ORTF is a common stereo mic technique. Stereo recording uses two microphones to capture a single sound source; each mic then gets panned to either side of the stereo field. Over the years, engineers have developed tried and true methods of stereo recording that best mimic how our ears perceive sound. The result is a recording with width, dimension, and cues telling us where the instrument is in the stereo field.
Stereo Mic Techniques | ORTF
Stereo recording is pretty scientific. It’s not as easy as just plopping two mics on an instrument and calling it a day (though something like the A/B spaced pair may look like it!).
Stereo recording mimics how we hear in the real world by positioning sound in the left and right channels. It also adds space and ambiance to the recording that a mono mic doesn’t capture. Stereo techniques like ORTF provide “images” that help us “locate” a sound in the stereo field.
Stereo recording relies on the science of sound localization—how humans perceive sound and how our brain interprets it in microseconds. There are two main factors to consider:
- Interaural Timing Differences (ITD): we perceive sounds physically closer to our left ear slightly before they reach our right ear, and vice versa.
- Interaural Intensity Differences (IID): a sound source located on one side of the head appears louder to the ear nearest the source.
The various stereo mic techniques, including ORTF, position microphones a certain way for different results. Microphones placed closely together, such as in an X/Y pair, minimize both ITDs and IIDs for a tighter stereo image. The A/B spaced pair physically places microphones multiple feet away from each other, which maximizes ITDs and IIDs for a super-wide, almost unnatural stereo image.
Stereo mic techniques play with the science of sound perception for a variety of results that make recordings more interesting and enjoyable to hear.
- SEE ALSO: Fundamental Stereo Miking Techniques
ORTF Mic Placement
ORTF mic technique uses a “near-coincident” pair of cardioid microphones. Near-coincident means the mic capsules are reasonably close to each other. Alternatively, a coincident pair means the capsules are as close to each other as physically possible, such as in the X/Y mic technique.
ORTF stands for Office de Radiodiffusion Télévision Française. Radio France invented it as an alternative to X/Y. As a near-coincident pair, the mic capsules are spaced 17 cm (~7 inches) apart and pointed outwards at a 110° angle. The capsules should be in the same horizontal plane but pointed more widely outward than a coincident pair.

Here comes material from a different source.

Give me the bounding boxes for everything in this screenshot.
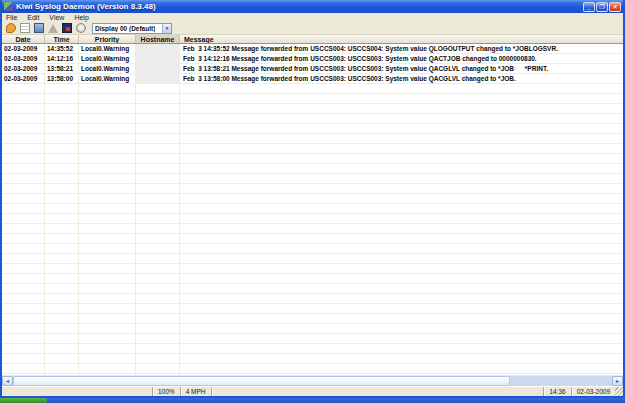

ORTF mic technique simulates the position of our ears on our head. It emulates how we hear, capturing both ITDs and IIDs to create a natural-sounding stereo image. It provides a good balance between ambiance/spaciousness and stereo localization with minimal phase issues.
ORTF Mic Clip
Some companies, such as JM Acoustic, manufacture fixed clips that hold microphones in the ORTF position. All you need is a single stand; just fasten the ORTF mic clip to it and you have a fast, repeatable means of setting up ORTF.
Røde also makes an adjustable Stereo Bar so you can set up ORTF or X/Y. It comes with handy measurement markings in centimeters, as well as angle adjustment markings for proper placement. Purpose-built mounts like these make stereo recording quick, easy, and most of all, precise.
While there is definitely some flexibility in terms of positioning for ORTF or any other stereo technique, the numbers given have been heavily researched and universally concluded as the best-sounding placement.
Conclusion
ORTF mic technique uses a near-coincident pair of cardioid microphones. The capsules should be spaced 17 cm apart at a 110° angle. ORTF provides a realistic-sounding stereo image with decent mono compatibility; that means your instrument won’t disappear completely in mono.
It also minimizes phase issues that occur with wider stereo mic techniques, like the A/B spaced pair. Overall, ORTF is a very balanced method of stereo recording that sounds quite natural and similar to how we perceive sound in the real world.